▸ **About this task**: Collect every line in the records below that contains the word "while".

Data shown START

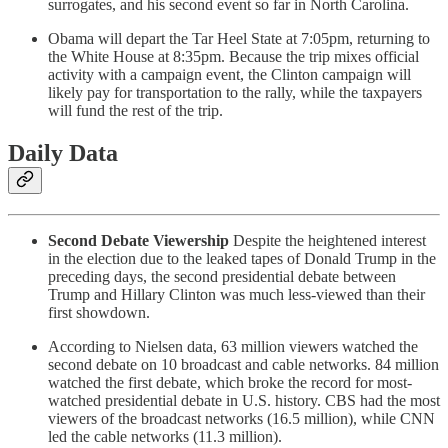
surrogates, and his second event so far in North Carolina.
Obama will depart the Tar Heel State at 7:05pm, returning to
the White House at 8:35pm. Because the trip mixes official
activity with a campaign event, the Clinton campaign will
likely pay for transportation to the rally, while the taxpayers
will fund the rest of the trip.
Daily Data
Second Debate Viewership
Despite the heightened interest
in the election due to the leaked tapes of Donald Trump in the
preceding days, the second presidential debate between
Trump and Hillary Clinton was much less-viewed than their
first showdown.
According to Nielsen data, 63 million viewers watched the
second debate on 10 broadcast and cable networks. 84 million
watched the first debate, which broke the record for most-
watched presidential debate in U.S. history. CBS had the most
viewers of the broadcast networks (16.5 million), while CNN
led the cable networks (11.3 million).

Data shown END

▸ **Response**:
likely pay for transportation to the rally, while the taxpayers
viewers of the broadcast networks (16.5 million), while CNN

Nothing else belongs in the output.